Cold Stone and Ivy
by H. Leighton Dickson
It’s rare for a story to really stop me in my tracks early on but, with Cold Stone and Ivy, Dickson did something that I was beginning to think I’d never see outside a Kurt Vonnegut story, and she did it in a way that was utterly foreign to me. You see, when combined with the blurb on the front of the book and the synopsis on the back, the first chapter has an added layer of suspense and excitement that authors rarely achieve in their work by providing the reader with more information than her characters. And Dickson very effectively teases us by having those characters doddle along with a lack of urgency when we know that everything’s about to irrevocably change.
Cold Stone and Ivy is a murder mystery that takes place in an alternative Victorian England with steampunk technology.

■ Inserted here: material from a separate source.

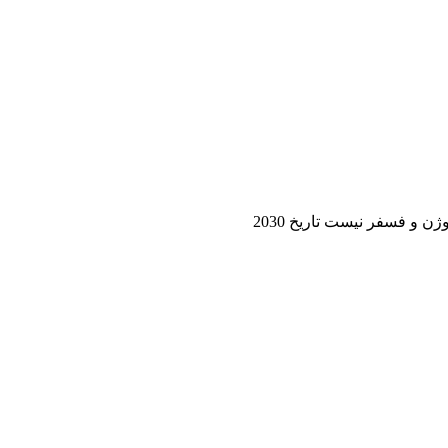
 و فسفر نیست تاریخ 2030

It’s common knowledge that Sebastien de Lacey, the Lord of Lasingstoke, is mad, but that doesn’t stop Ivy Savage’s father and fiancé from sending her to lay low on his estate after she receives a heart in the mail from Jack the Ripper. While there, she discovers that Sebastien’s actually haunted by ghosts of the deceased, and the only way he knows to send them away is by killing their murderers. His special set of skills gets him recruited by the queen to find the Ripper and stop him before he kills again.
Most of the effectiveness of mystery writing is related to the plot, the strength of the resolution, and the balance of hinting at the solution without giving too much away, and the entire first part of Cold Stone and Ivy is testimony to Dickson’s skills as such an author. She gives out enough conflicting, but reasonable, details to get readers guessing who the killer is, and paces her story effectively. Dickson also shows some great restraint in her storytelling; as I settled in on my explanation, I found myself going back, re-reading sections, and finding details I previously glossed over that later bolstered my theories.
But then things change quite drastically in Part II. The pacing suffers a bit as we alternate between leisurely explanations of the overarching story and action that didn’t feel as significant, to me, as in the first part. Dickson also attempts to throw in details to throw readers off the scent in the second part, but I didn’t find anything was strong enough to convince me that my initial conclusion was wrong. It’s unfortunate, but I firmly feel as though I would have appreciated the second half more had the big reveal surprised me.
So, we arrive at this awkward spot where it feels really great as a reader to pick up on the hints Dickson peppered throughout and figure it all out before it’s explained, but it seems to hold less weight when you get there, if this happens. Is there any helping that? I couldn’t really say. What I do know, however, is that, despite its faults, Cold Stone and Ivy most definitely contains great writing and Dickson even succeeds with some storytelling techniques that I’ve never seen used as effectively.